USP10 in small intestinal adenocarcinoma
Small intestinal adenocarcinoma is rare, accounting for only 2% of gastrointestinal malignancies (66). p14ARF, encoded by a reading frame within the cyclin-dependent kinase inhibitor p16/the p53 regulator p14 (INK4a/ARF) locus on chromosome 9p21 (67), can inhibit the E3 ubiquitin protein ligase mouse double minute 2 (MDM2)-mediated degradation of TP53, thereby increasing TP53 stability and leading to cell cycle arrest and apoptosis (68). Song et al. revealed that USP10 deletion is associated with advanced tumor-related phenotypes, and that co-deletion of USP10 and p14ARF yields poor outcomes in small intestinal adenocarcinoma, indicating that USP10 and p14ARF may be involved in small intestinal adenocarcinoma (69).
USP10 in colorectal cancer
Li et al. reported that NACHT, LRR, and PYD domain-containing protein 7 (NLRP7) plays a key oncogenic role in the proliferation and metastasis of colorectal cancer (CRC) and is associated with poor prognosis. USP10-mediated deubiquitination stabilized NLRP7 protein expression and induced polarization of tumor-promoting M2-like macrophages through NF-κB pathway-mediated monocyte chemoattractant protein-1 (MCP-1) secretion (70). In addition, the tumor suppressor sirtuin 6 (SIRT6) is significantly inversely correlated with tumorigenesis (71), and USP10 can inhibit the transcriptional activity of the c-Myc by increasing the protein stability of SIRT6 and p53, ultimately inhibiting the progression of CRC (72). Kim et al. also noted that USP10 expression was absent in 18.6% of CRC tissue and was significantly associated with distant metastasis and lymph vascular invasion. Likewise, USP10 deletion was associated with shorter OS, disease-free survival, and was an independent prognostic factor in CRC patients (73). In contrast, another study showed that USP10 promoted CRC cell proliferation by deubiquitinating and stabilizing the oncogenic factor musashi 2 (MSI2) (74).

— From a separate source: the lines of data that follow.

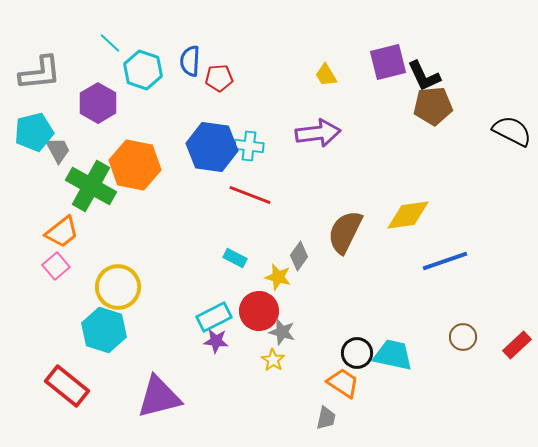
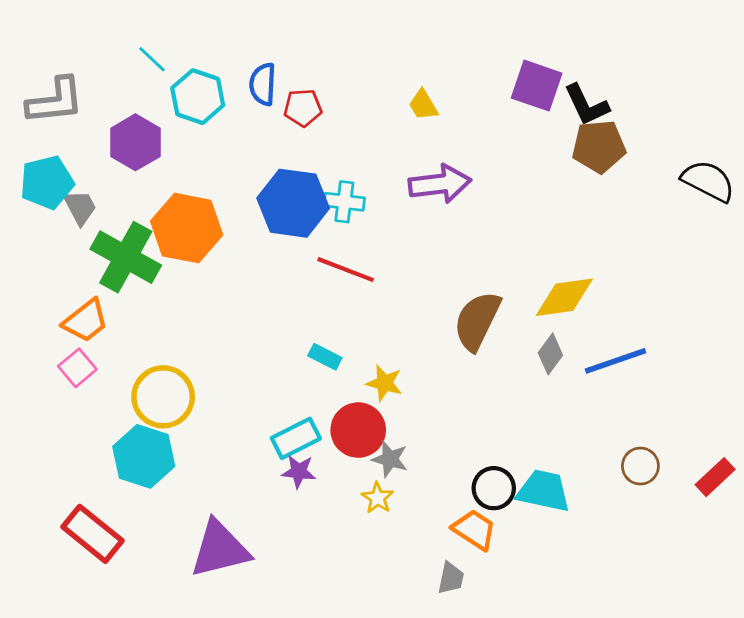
purple square: (388, 62) -> (537, 86), turned 33
yellow trapezoid: (326, 75) -> (423, 105), moved
gray diamond: (299, 256) -> (550, 354), moved

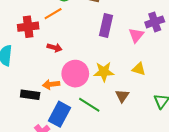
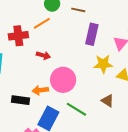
yellow star: (104, 72) -> (103, 64), moved
brown triangle: (122, 96) -> (108, 101), turned -32

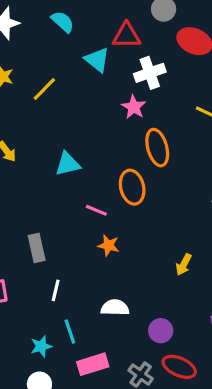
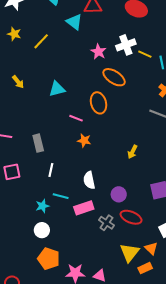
white cross: (150, 73) -> (126, 45), moved
orange ellipse: (157, 148) -> (114, 77), turned -40
white semicircle: (115, 308) -> (89, 180), turned -102
cyan line: (70, 332) -> (61, 196), turned -56
pink rectangle: (93, 364) -> (84, 208), moved

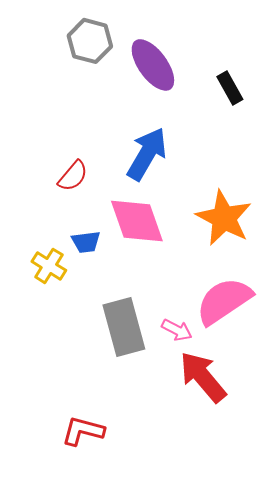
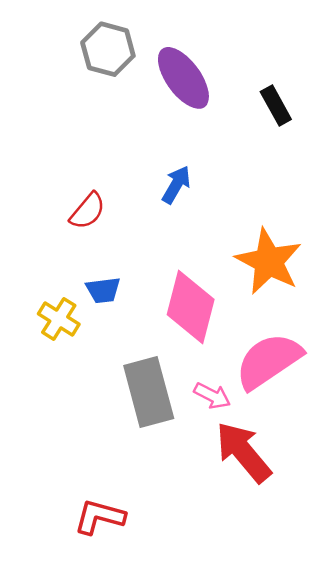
blue arrow: (147, 154) -> (176, 185), size x0.6
pink diamond: (137, 221) -> (191, 307), moved, turned 34

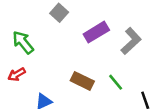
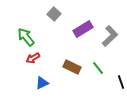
red arrow: (17, 74) -> (33, 58), moved

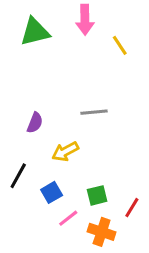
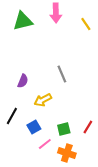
yellow line: (120, 45) -> (86, 24), moved
gray line: (94, 112) -> (62, 74), turned 72
red line: (132, 208) -> (88, 127), moved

USP10 in pancreatic cancer
Pancreatic cancer is an extremely lethal malignancy with a high mortality rate worldwide (75). The role of USP10 in pancreatic cancer remains controversial. For example, Liu et al. reported that USP10 promoted Cysteine-Rich 61 (Cyr61) expression by inhibiting YAP1 ubiquitination and degradation, thereby favoring immune escape and promoting the proliferation and metastasis of pancreatic cancer (19). However, another study suggested that miR-191 promotes pancreatic cancer cell proliferation by inhibiting USP10 expression (76). Furthermore, it has been reported that miR-103 may also downregulate USP10 in pancreatic cancer cell lines and tissues. Upregulation of miR-103 expression is associated with lymph node metastasis, advanced TNM stage, and poor prognosis (77). Thus, the specific regulatory role of USP10 in pancreatic cancer requires further investigation.
USP10 in other tumors
Neurotrophin receptor-interacting MAGE homologue (NRAGE) is generally considered to be a tumor suppressor, yet Yang et al. found that NRAGE significantly promoted esophageal carcinoma, mainly via upregulation of PCNA. Knockdown of NRAGE promoted PCNA K48-linked polyubiquitination, leading to proteasome-dependent degradation of PCNA and cancer proliferation inhibition, and USP10 is a key regulator in this process (78).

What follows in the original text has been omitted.